Where to put everything?
This project was the first we’ve completed where almost all new code is running on cloud instances rather than our own physical hardware. We’re using Rackspace’s RackConnect infrastructure to provide a bridge between this new cloud instance based system and our fixed infrastructure (database servers etc) meaning that we have can effectively treat the cloud instances as part of our own infrastructure, and we don’t pay for any data transfer.
We’re currently using Puppet to both build and manage cloud instances, as well as deploy code for the various services. To keep things simple for launch, a single request stays on one box: each instance contains the mobile app, API router and all four services. They’re each run through Thin processes, proxied by nginx.
This gave us the ability to quickly scale the application should demand require it: spinning up a new box, building the required software (Ruby, nginx etc), getting all the code checked out and configuring it, and adding the box to the load-balanced pool takes around 45 minutes. It’s not lightning quick, but it’s more than good enough for our needs at the moment.
The end result
Launching the mobile app in the way we did, with the timescales we gave ourselves, was a hugely ambitious task and, to be honest, one we nearly failed at. It was only through the momentous dedication of the team at globaldev that we pulled through, and we’ve had nothing but high praise from all who’ve seen the result.
We’ve certainly learned an enormous amount, both about the massive capabilities of our team, but also about how not to do things in the future. But most of all, we’ve learned that, given a challenge, we can trust our team of developers and engineers can pick it up and run with it.
If you want to the see the fruits of our labour, visit Dating Republic (you might have seen our advertising on London buses or the Tube) on your iPhone, Android or BlackBerry.
We’re really happy with the mobile application: it looks great (thanks to our user experience team) and it actually exceeded our expectations from an end-user perspective. In the process of delivering that, we had to compromise on some of our original goals for the API stack (the router and services), so we’re now working out how to take those forward. Some of the thoughts we’re investigating at at the moment include:
- Does threaded JRuby give us better resource utilisation across the services?
- The API router is a prime candidate for running in an evented manner using either EventMachine or Ruby 1.9’s fibers, due to the fact that every request spends 95% of its time waiting for other internal services.

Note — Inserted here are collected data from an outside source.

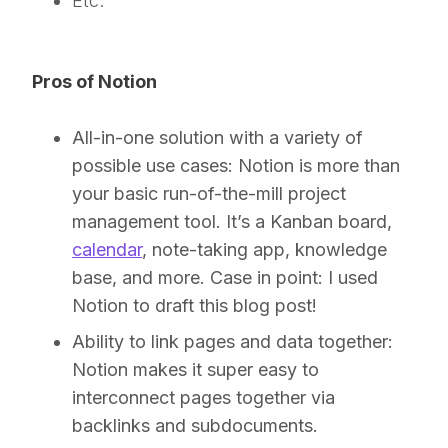
Etc.
Pros of Notion
All-in-one solution with a variety of
possible use cases:
Notion is more than
your basic run-of-the-mill project
management tool. It’s a Kanban board,
calendar
, note-taking app, knowledge
base, and more. Case in point: I used
Notion to draft this blog post!
Ability to link pages and data together:
Notion makes it super easy to
interconnect pages together via
backlinks and subdocuments.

- How can we improve caching between the layers to skip the need for hitting the apps at all? We’re already running a custom build of nginx to which one of our operations team added some custom memcached hashing logic to, but we want to go further.
- Starting to consider the additional security and availability implications of opening up the API to particular partners to allow them to build their own applications on top of our platform.
- Starting to package up our existing business logic into the service layer, with the eventual aim of having all our own apps running through the single API.